Bundesrechtswidrige Landesverweisung
Das Obergericht AG wollte einen verurteilten Betrüger aus dem Land verweisen. Die Geldstrafe betrug – als Zusatzstrafe zu einem Strafbefehl – 100 Tagessätze. Das Bundesgericht bestätigt den Entscheid, kassiert aber die Massnahme in EMRK-konformer Auslegung von Art. 66a StGB als unverhältnismässig (BGer 6B_587/2020 vom 12.10.2020):
Der Beschwerdeführer moniert nach dem Gesagten zu Recht, dass die Anordnung einer Landesverweisung unter den gegebenen Umständen als unverhältnismässig erscheint. Angesichts der Tatsache, dass er während nunmehr 27 Jahren in der Schweiz lebt, somit den weitaus grössten Teil seines Lebens hier verbracht hat und verwurzelt ist, kann den Kinder- und Jugendjahren im Kosovo – entgegen der Auffassung der Vorinstanz – keine überragende Bedeutung mehr zukommen. Sodann wiegt die unbestrittenermassen enge Beziehung zu den Söhnen, insbesondere zum erst 10-Jährigen, mit Blick auf die Annahme eines Härtefalls sowie ein zu gewichtendes privates Interesse des Beschwerdeführers und seines Sohnes schwer.
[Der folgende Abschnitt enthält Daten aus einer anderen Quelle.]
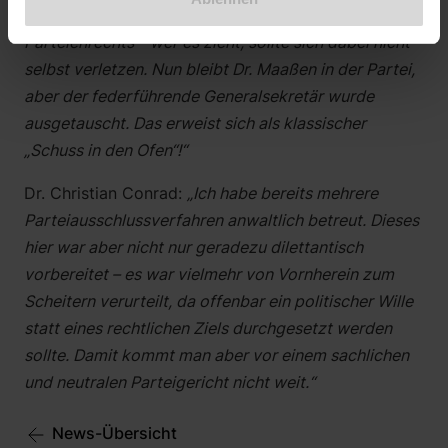
gilt gemeinhin als schärfstes Schwert des
Parteienrechts – wer es zieht, sollte sich dabei nicht
selbst verletzen. Nun bleibt Dr. Maaßen in der Partei,
aber der federführende Generalsekretär wurde
ausgetauscht. Das erweist sich als klassischer
„Schuss in den Ofen“!“
Dr. Christian Conrad:
„Ich habe bereits mehrere
Parteiausschlussverfahren anwaltlich betreut. Dieses
hier war aber nicht nur geradezu dilettantisch
vorbereitet – es war vielmehr von Vornherein zum
Scheitern verurteilt, da offenbar ein politischer Wille
statt eines rechtlichen Ziels durchgesetzt werden
sollte. Damit kommt man aber vor einem sachlichen
und neutralen Parteigericht nicht weit.“
News-Übersicht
Daran ändert nichts, dass er über kein gerichtlich geregeltes Besuchsrecht verfügt, nachdem eine autoritative Regelung offenbar aufgrund der Einigung der Ehegatten nicht erforderlich war. Ferner lebt der Beschwerdeführer in einer langjährigen Beziehung zu einer Schweizerin, deren Wahrhaftigkeit die Vorinstanz nicht in Frage stellt. Dies gilt ebenso für die Erwerbstätigkeit des Beschwerdeführers jedenfalls während der weit überwiegenden Zeit seiner Anwesenheit in der Schweiz. Sein Interesse an einem Verbleib wiegt daher, nicht zuletzt angesichts der sehr langen Aufenthaltsdauer sowie der familiären Bindungen zu hier gefestigt aufenthaltsberechtigten Personen schwer. Die Vorinstanz verneint einen Härtefall mithin zu Unrecht. Schliesslich ist ein überwiegendes öffentliches Interesse an einer Fernhaltung des Beschwerdeführers nicht ersichtlich. Die ihm zur Last gelegten Verfehlungen, welche mit 40 resp. 60 Tagessätzen Geldstrafe geahndet wurden, bewegen sich vielmehr im untersten möglichen Bereich des Strafrahmens sowohl bezüglich der Urkundenfälschung (Vorstrafe) als auch des Betruges. Mit Bezug auf letztere, hier beurteilte Straftat ist nach dem in Erwägung 1 vorstehend Gesagten im Übrigen von einer geringen kriminellen Energie auszugehen und ein kleiner Schaden entstanden resp. vom Beschwerdeführer in Kauf genommen worden. Jedenfalls aber kann nicht gesagt werden, die Katalogtaten würden einen derartigen Schweregrad erreichen, dass die Landesverweisung zur Wahrung der inneren Sicherheit notwendig erschiene. Auch die von der Vorinstanz erwähnten, nicht näher bezifferten Schulden des Beschwerdeführers begründen kein überwiegendes öffentliches Interesse an einer Landesverweisung. Deren Anordnung verletzt Bundesrecht (E. 2.2.2).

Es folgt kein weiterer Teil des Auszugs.